ILO L210: INTERNATIONAL HUMAN RIGHTS LAW
An introductory survey of international human rights law and procedures, including detailed examination of global, regional, and national institutions to protect human rights. The course traces the development of contemporary concepts of human rights, including issues of universality, whether or not certain categories of rights have priority over others, and the means of creating and enforcing human rights law. The role of non-governmental organizations in fact- finding and publicizing human rights violations is also addressed.
ILO L211: CURRENT ISSUES IN HUMAN RIGHTS
This seminar analyzes in greater depth a limited number of issues that are of contemporary interest in the field of international human rights law. While specific topics vary, those addressed in recent years have included equality and non-discrimination; democracy; economic and social rights; business and human rights; and humanitarian intervention. The seminar requires a substantial research paper that analyzes a human rights issue in depth, the topic to be determined in consultation with the instructor. Open to students who have completed L210 or equivalent.
ILO L212: NATIONALISM, SELF-DETERMINATION AND MINORITY RIGHTS
This seminar explores the evolution of the concepts of self-determination and minority rights from the nineteenth century to the present. The focus is on changing legal norms, including interpretation of the principle of self-determination by the League of Nations and United Nations; protection of the rights of ethnic, religious, and linguistic minorities; and the articulation of the rights of indigenous peoples. The seminar requires a substantial research paper that analyzes a contemporary situation in which these issues are significant. Open to students who have completed L200, L210 or equivalent.
ILO L213: INTERNATIONAL CRIMINAL JUSTICE
Demands for accountability for mass atrocities have triggered the development of international criminal justice, which has become a significant phenomenon in international relations. This course reviews mandates and operations of contemporary international and hybrid courts, including the International Criminal Court, the UN tribunals for Rwanda and the former Yugoslavia, and the special courts, such as the ones in Cambodia or Lebanon. It considers how they confront impunity for war crimes, crimes against humanity and genocide, by trying individual leaders, including heads of state. It analyzes the tension between state sovereignty and international criminal justice, and how the latter is challenged for being selective. It is recommended that students have completed L216.

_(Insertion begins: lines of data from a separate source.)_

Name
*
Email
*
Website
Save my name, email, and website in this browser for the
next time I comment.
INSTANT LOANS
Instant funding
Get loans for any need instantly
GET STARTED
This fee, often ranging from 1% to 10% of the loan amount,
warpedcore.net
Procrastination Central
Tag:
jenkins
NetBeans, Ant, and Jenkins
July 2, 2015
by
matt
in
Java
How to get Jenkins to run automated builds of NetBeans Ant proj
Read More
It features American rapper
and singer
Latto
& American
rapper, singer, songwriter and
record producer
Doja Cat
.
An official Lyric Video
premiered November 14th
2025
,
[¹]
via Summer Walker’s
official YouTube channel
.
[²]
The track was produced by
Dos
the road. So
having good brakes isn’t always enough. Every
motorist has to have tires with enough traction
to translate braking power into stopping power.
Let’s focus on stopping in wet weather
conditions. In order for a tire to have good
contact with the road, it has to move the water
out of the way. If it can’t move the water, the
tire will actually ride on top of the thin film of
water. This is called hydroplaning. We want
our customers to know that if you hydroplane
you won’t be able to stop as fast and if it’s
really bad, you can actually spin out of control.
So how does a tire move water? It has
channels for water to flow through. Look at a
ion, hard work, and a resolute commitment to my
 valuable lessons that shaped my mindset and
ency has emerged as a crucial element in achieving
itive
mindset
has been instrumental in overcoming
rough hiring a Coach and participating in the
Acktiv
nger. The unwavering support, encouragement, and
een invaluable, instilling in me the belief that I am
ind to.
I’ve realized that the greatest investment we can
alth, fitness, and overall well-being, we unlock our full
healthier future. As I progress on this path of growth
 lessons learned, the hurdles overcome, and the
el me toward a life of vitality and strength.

ILO L214M: TRANSITIONAL JUSTICE
This seminar considers the range of processes and mechanisms available to ensure accountability for large-scale human rights violations and achieve reconciliation, including criminal justice, truth and reconciliation commissions, and mechanisms, which incorporate local custom, such as gacaca in Rwanda. It reviews some of the philosophical, moral and political considerations pertaining to the challenge of reconciliation in these contexts. This course is taught remotely by the professor. One-half credit.
ILO L216: INTERNATIONAL HUMANITARIAN LAW
This seminar offers an introduction to international humanitarian law, the body of law regulating armed conflicts. It retraces its evolution, focusing on efforts to mitigate human suffering in war and on the protection of civilians. It considers the challenges posed to the application of IHL by the changing nature of armed conflicts. The topics discussed include: the principles underpinning IHL, the definition and types of armed conflicts, the distinction between combatants and civilians, the regulation of private military and security companies, humanitarian action during armed conflict, the use of child-soldiers, rape as a ‘weapon of war,’ and other war crimes.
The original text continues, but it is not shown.